Requirement: An exact copy is required of every line from the one with "Target: stomach. Reply" through the end of the data below, and the pictures must stay out of it.

Dataset entries
↓↓↓

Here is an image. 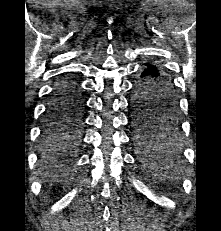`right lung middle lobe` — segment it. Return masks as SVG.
Masks as SVG:
<instances>
[{
  "mask_svg": "<svg viewBox=\"0 0 221 231\" xmlns=\"http://www.w3.org/2000/svg\"><path fill=\"white\" fill-rule=\"evenodd\" d=\"M83 99L75 102L51 103L46 112L42 143L56 149L72 145L78 138L83 116Z\"/></svg>",
  "mask_w": 221,
  "mask_h": 231,
  "instance_id": "dd1d6c3e",
  "label": "right lung middle lobe"
}]
</instances>
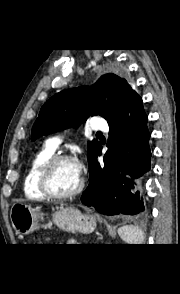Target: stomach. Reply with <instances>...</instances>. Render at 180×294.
<instances>
[{
	"instance_id": "stomach-1",
	"label": "stomach",
	"mask_w": 180,
	"mask_h": 294,
	"mask_svg": "<svg viewBox=\"0 0 180 294\" xmlns=\"http://www.w3.org/2000/svg\"><path fill=\"white\" fill-rule=\"evenodd\" d=\"M13 227L22 235L39 231L43 227V214L38 207L26 203H15L10 213ZM53 222L62 230L90 233L96 227L92 215L84 214L75 207H61L53 214Z\"/></svg>"
}]
</instances>
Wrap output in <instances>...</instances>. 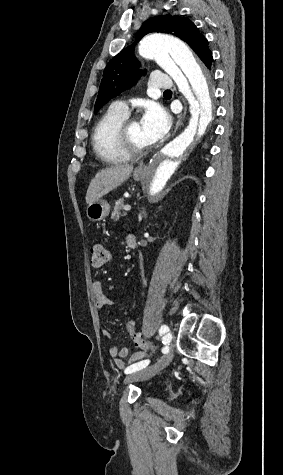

↑↑↑

Answer for the task:
Target: stomach. Reply with <instances>...</instances>. Render at 180×294.
<instances>
[{
	"instance_id": "stomach-1",
	"label": "stomach",
	"mask_w": 180,
	"mask_h": 294,
	"mask_svg": "<svg viewBox=\"0 0 180 294\" xmlns=\"http://www.w3.org/2000/svg\"><path fill=\"white\" fill-rule=\"evenodd\" d=\"M13 227L22 235L39 231L43 227V214L38 207L26 203H15L10 213ZM53 222L62 230L90 233L96 227L92 215L84 214L75 207H61L53 214Z\"/></svg>"
}]
</instances>
Wrap output in <instances>...</instances>. 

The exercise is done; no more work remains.